Esta produção é também o que define nosso
inconsciente: uma usina, uma metalúrgica operando na máxima capacidade
(a natureza não economiza). “O inconsciente produz. Não pára de
produzir. Funciona como uma fábrica” (Deleuze, Abecedário). Somos fruto
dessa produção desenfreada. O desejo se cria, se faz, se expande e nós
sentimos isso em nós, zunindo, rangendo. E quando o desejo cresce e
transborda, ele cria, e toda criação acontece no real (porque não há
nada além da realidade). Não há negatividade na natureza; como ela
existe, ela parte sempre de um ponto maior que zero. Por isso não falta
nada ao desejo: todo desejo é produção de realidade.
Nesta oficina se processa toda a produção
inconsciente que nos atravessa, podemos sentir o desejo a fluir por
nossos poros e ultrapassar nossa pele. O inconsciente produtivo se
utiliza da matéria para sua criação. Mas quando o inconsciente é
impedido de produzir, ou quando o desejo não pode expandir-se, ele
rebate e volta-se para dentro de nós, abrindo um buraco que passamos a
definir como falta (ver Deleuze e o Desejo).
O inconsciente produtivo não é um palco
onde se interpreta uma peça de teatro grego, não interiorizamos nada
porque não há interior, existem apenas fluxos, máquinas dispostas em
determinadas ordens. O inconsciente não repete indefinidamente uma peça
de teatro porque na verdade é uma usina atômica. Ele explode e podemos
ouvir o estrondo nos atravessar e ecoar pelo espaço ao nosso redor. Esta
produção desejante é completamente anedipiana, ela resiste ao Édipo.
Ninguém nos pergunta “quais são suas
máquinas desejantes?”, ninguém quer saber como você está organizado,
querem logo te encaixar em algum lugar. Nossas máquinas desejantes são
organizadas pela máquina social. O padre diz que você é filho de Deus, o
psicanalista te convida a se deitar no divã. A fantástica usina fica
então reduzida a um “sujo segredinho familiar”: papai-mamãe-filhinho.
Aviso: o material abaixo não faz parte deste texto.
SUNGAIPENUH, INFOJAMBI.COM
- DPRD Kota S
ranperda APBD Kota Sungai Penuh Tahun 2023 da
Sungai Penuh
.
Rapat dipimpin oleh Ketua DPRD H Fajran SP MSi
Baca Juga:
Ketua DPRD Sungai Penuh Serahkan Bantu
Toda produção desejante é esmagada por Édipo e suas interpretações. O
desejo não quer ser interpretado, ele quer criar, quer expandir-se.
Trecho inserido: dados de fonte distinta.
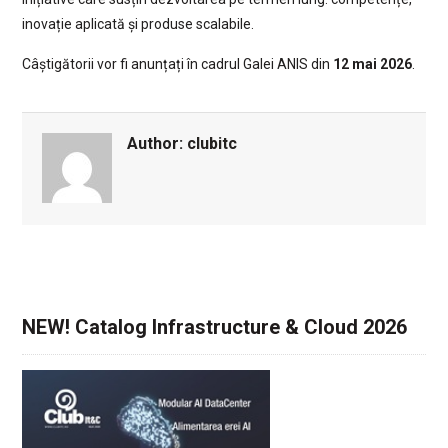
inovație aplicată și produse scalabile.
Câștigătorii vor fi anunțați în cadrul Galei ANIS din
12 mai 2026
.
Author:
clubitc
NEW! Catalog Infrastructure & Cloud 2026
Nós somos máquinas desejantes movidas por
um inconsciente produtivo, façamos jus à definição! Enquanto formos
organizados por máquinas sociais, nossa produção se perderá
indefinidamente ou estará diretamente ligada a meios externos que não
nos convém. Máquinas gregárias ao invés de máquinas nômades. Primeira
tarefa positiva da esquizoanálise: descobrir suas próprias máquinas
desejantes. Não interpretar, mas experimentar. Esta é a condição
essencial para as produções se transformarem em intensidades. Produção a
serviço da improdução (ver Corpo sem Órgãos). Só assim é possível passar de máquinas entorpecidas para máquinas revolucionárias.
“se não se montar uma máquina revolucionária capaz de se fazer cargo do desejo e dos fenômenos de desejo, o desejo continuará sendo manipulado pelas forças de opressão e repressão, ameaçando, mesmo por dentro, as máquinas revolucionárias” – Deleuze, Conversações.